CLI Reference¶
Bit-Axon ships a single bit-axon entry point powered by Typer. Every subcommand is typed with typer.Argument and typer.Option annotations, so bit-axon --help and bit-axon <command> --help always reflect the latest signatures.
Inference¶
bit-axon run¶
Generate text from a prompt (or from stdin).
bit-axon run "Explain entropy in one sentence"
bit-axon run --chat
echo "What is 2+2?" | bit-axon run
Usage
| Option | Type | Default | Description |
|---|---|---|---|
--model / -m | str | skyoo2003/bit-axon | Model identifier (Hugging Face repo or local path) |
--tokenizer / -t | str | None | Override tokenizer (defaults to the model's own) |
--max-tokens | int | 512 | Maximum tokens to generate |
--temperature | float | 0.6 | Sampling temperature |
--top-k | int | 50 | Top-K filtering |
--top-p | float | 0.95 | Nucleus (top-p) filtering threshold |
--seed | int | None | Random seed for reproducible output |
--chat / -c | bool | False | Launch an interactive chat session |
--no-stream | bool | False | Print the full response at once instead of streaming tokens |
--config-small | bool | False | Use the small-model configuration |
Training¶
bit-axon train¶
Fine-tune a model on a JSONL dataset using LoRA.
Usage
| Option | Type | Default | Description |
|---|---|---|---|
--model-weights / -w | str | required | Base model weights to fine-tune |
--val-data | str | None | Validation dataset path |
--tokenizer / -t | str | Qwen/Qwen2.5-3B | Tokenizer identifier |
--lora-rank | int | 8 | LoRA rank |
--lora-dropout | float | 0.0 | LoRA dropout probability |
--lora-scale | float | 20.0 | LoRA scaling factor |
--no-dora | bool | False | Disable DoRA (use standard LoRA instead) |
--learning-rate / -lr | float | 1e-4 | Peak learning rate |
--max-steps | int | 10000 | Maximum training steps |
--batch-size | int | 1 | Per-device batch size |
--grad-accum-steps | int | 4 | Gradient accumulation steps |
--max-seq-len | int | 2048 | Maximum sequence length |
--warmup-steps | int | 100 | Linear warmup steps |
--max-grad-norm | float | 1.0 | Gradient clipping norm |
--seed | int | 42 | Random seed |
--no-thermal | bool | False | Disable thermal management |
--temp-pause | float | 85.0 | Temperature (°C) at which training pauses |
--temp-stop | float | 95.0 | Temperature (°C) at which training stops |
--output-dir / -o | str | checkpoints | Directory to save checkpoints |
--save-every | int | 500 | Save a checkpoint every N steps |
--eval-every | int | 500 | Run evaluation every N steps |
--resume | bool | False | Resume from the latest checkpoint |
--config-small | bool | False | Use the small-model configuration |
Training pipeline (10 steps)
- Load the base model weights and tokenizer.

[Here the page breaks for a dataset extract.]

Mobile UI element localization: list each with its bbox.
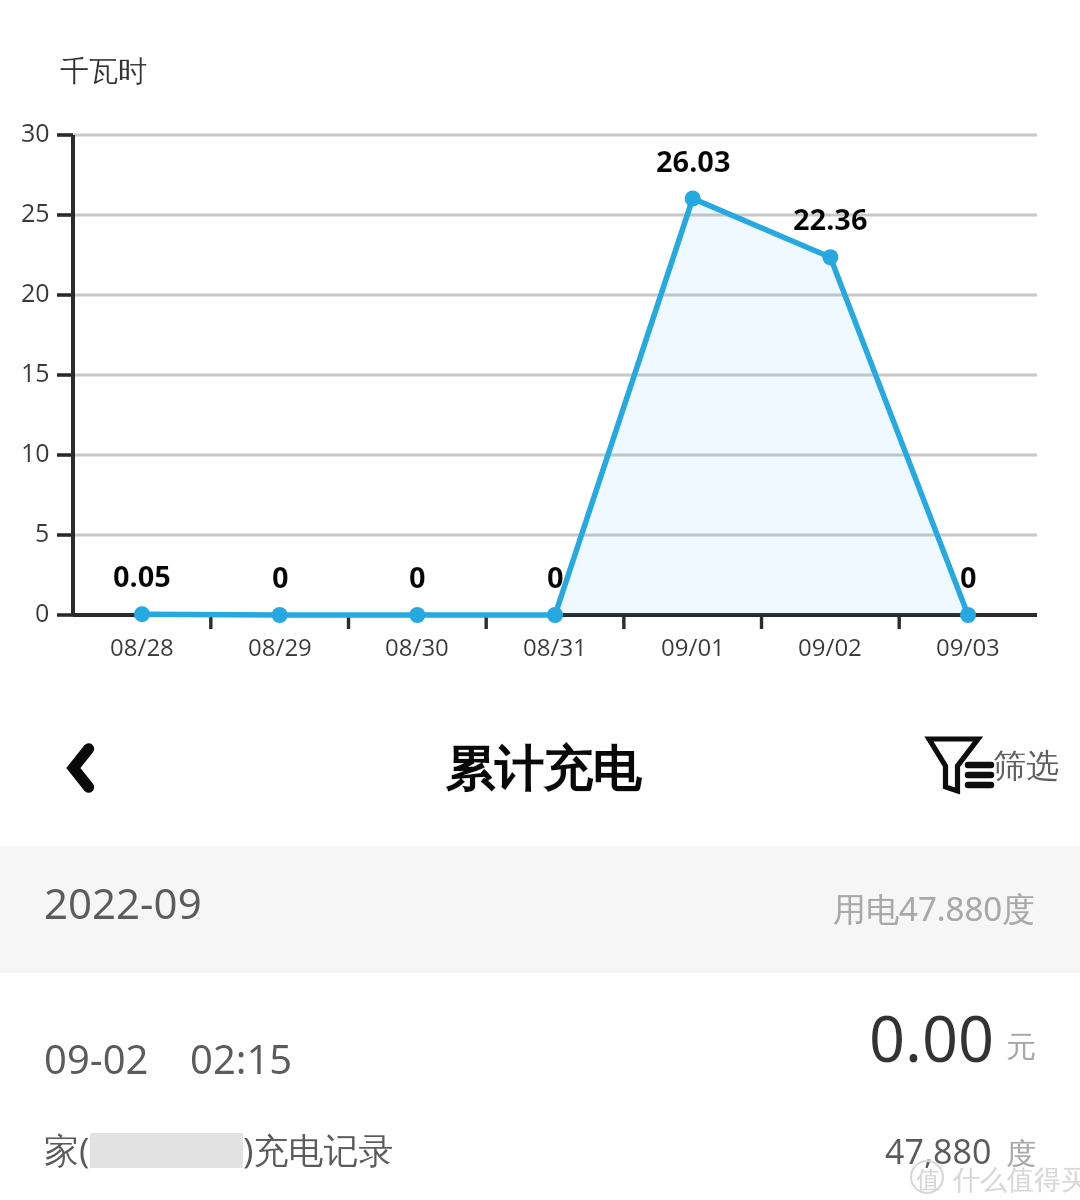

- Apply LoRA (or DoRA) adapters to the target modules.
- Load and tokenize the training dataset.
- Set up the optimizer with the configured learning rate and warmup schedule.

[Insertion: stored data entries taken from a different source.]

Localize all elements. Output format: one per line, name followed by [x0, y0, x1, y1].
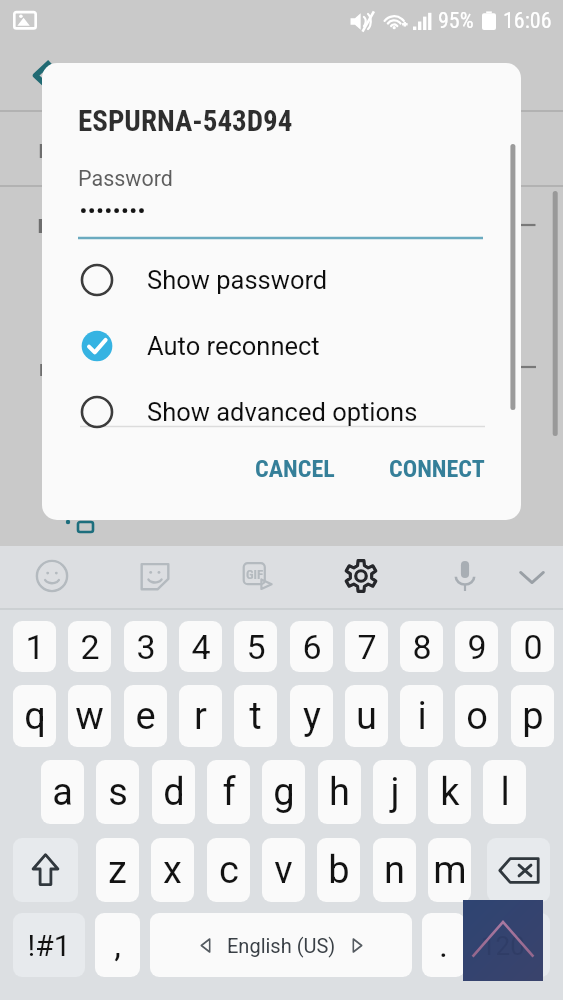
button[interactable]: m	[428, 838, 471, 902]
staticText: CONNECT	[389, 455, 485, 483]
button[interactable]: !#1	[13, 913, 85, 977]
button[interactable]: .	[422, 913, 465, 977]
staticText: r	[194, 694, 207, 739]
button[interactable]: e	[124, 685, 167, 747]
staticText: g	[273, 770, 295, 815]
staticText: 8	[412, 627, 432, 667]
staticText: 95%	[438, 8, 474, 34]
button[interactable]: CONNECT	[381, 445, 477, 493]
staticText: h	[329, 770, 350, 815]
button[interactable]: Settings	[344, 559, 378, 593]
staticText: v	[274, 848, 293, 893]
button[interactable]: 9	[455, 621, 498, 672]
button[interactable]: j	[373, 760, 416, 824]
staticText: c	[219, 848, 239, 893]
staticText: m	[433, 848, 467, 893]
button[interactable]: g	[262, 760, 305, 824]
button[interactable]: 6	[290, 621, 333, 672]
button[interactable]: Auto reconnect	[42, 313, 521, 379]
button[interactable]: 0	[511, 621, 554, 672]
button[interactable]: x	[151, 838, 194, 902]
staticText: y	[303, 694, 321, 739]
button[interactable]: Stickers	[137, 558, 173, 594]
staticText: 0	[523, 627, 543, 667]
button[interactable]: 1	[13, 621, 56, 672]
staticText: u	[356, 694, 377, 739]
staticText: o	[466, 694, 488, 739]
staticText: t	[249, 694, 262, 739]
staticText: 1	[25, 627, 45, 667]
button[interactable]: r	[179, 685, 222, 747]
button[interactable]: f	[207, 760, 250, 824]
button[interactable]: 2	[68, 621, 111, 672]
staticText: 3	[136, 627, 156, 667]
staticText: CANCEL	[255, 455, 335, 483]
staticText: 9	[467, 627, 487, 667]
button[interactable]: q	[13, 685, 56, 747]
button[interactable]: t	[234, 685, 277, 747]
staticText: English (US)	[227, 934, 336, 957]
button[interactable]: w	[68, 685, 111, 747]
button[interactable]: z	[96, 838, 139, 902]
button[interactable]: c	[207, 838, 250, 902]
button[interactable]: d	[152, 760, 195, 824]
button[interactable]: b	[317, 838, 360, 902]
staticText: f	[222, 770, 236, 815]
button[interactable]: 8	[400, 621, 443, 672]
staticText: 120	[481, 931, 525, 961]
staticText: Auto reconnect	[147, 331, 320, 361]
staticText: 7	[357, 627, 377, 667]
button[interactable]: s	[96, 760, 139, 824]
staticText: 5	[246, 627, 266, 667]
staticText: .	[439, 925, 448, 965]
button[interactable]: Backspace	[487, 838, 550, 902]
button[interactable]: l	[483, 760, 526, 824]
button[interactable]: h	[318, 760, 361, 824]
staticText: l	[500, 770, 510, 815]
button[interactable]: Hide keyboard	[517, 561, 547, 591]
staticText: x	[163, 848, 182, 893]
button[interactable]: y	[290, 685, 333, 747]
button[interactable]: Show password	[42, 247, 521, 313]
button[interactable]: k	[428, 760, 471, 824]
button[interactable]: Shift	[13, 838, 78, 902]
button[interactable]: 4	[179, 621, 222, 672]
staticText: Password	[78, 166, 173, 191]
staticText: ,	[114, 925, 121, 965]
staticText: z	[108, 848, 127, 893]
button[interactable]: v	[262, 838, 305, 902]
staticText: 6	[302, 627, 322, 667]
staticText: ESPURNA-543D94	[78, 104, 293, 138]
button[interactable]: p	[511, 685, 554, 747]
staticText: !#1	[27, 928, 71, 963]
staticText: n	[384, 848, 405, 893]
staticText: q	[24, 694, 46, 739]
button[interactable]: i	[400, 685, 443, 747]
button[interactable]: ,	[95, 913, 140, 977]
staticText: k	[440, 770, 460, 815]
button[interactable]: Enter	[473, 913, 550, 977]
staticText: a	[52, 770, 73, 815]
staticText: e	[135, 694, 156, 739]
button[interactable]: Emoji	[34, 558, 70, 594]
button[interactable]: Voice input	[448, 558, 482, 592]
button[interactable]: n	[373, 838, 416, 902]
staticText: w	[75, 694, 104, 739]
button[interactable]: o	[455, 685, 498, 747]
button[interactable]: CANCEL	[247, 445, 327, 493]
button[interactable]: 5	[234, 621, 277, 672]
staticText: i	[417, 694, 427, 739]
button[interactable]: Show advanced options	[42, 379, 521, 445]
staticText: GIF	[246, 567, 264, 582]
staticText: Show password	[147, 265, 328, 295]
staticText: d	[163, 770, 185, 815]
staticText: 2	[80, 627, 100, 667]
button[interactable]: 7	[345, 621, 388, 672]
button[interactable]: English (US)	[150, 913, 412, 977]
staticText: j	[390, 770, 400, 815]
button[interactable]: GIF	[241, 559, 275, 593]
staticText: s	[108, 770, 128, 815]
button[interactable]: u	[345, 685, 388, 747]
button[interactable]: 3	[124, 621, 167, 672]
button[interactable]: a	[41, 760, 84, 824]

- Configure gradient accumulation to simulate a larger effective batch size.
- Optionally enable thermal monitoring to pause or stop training if the GPU exceeds the configured thresholds.
- Run the training loop, evaluating and saving checkpoints at the configured intervals.
- If interrupted or completed, write a final checkpoint.
- Log training metrics (loss, learning rate, throughput) at each step.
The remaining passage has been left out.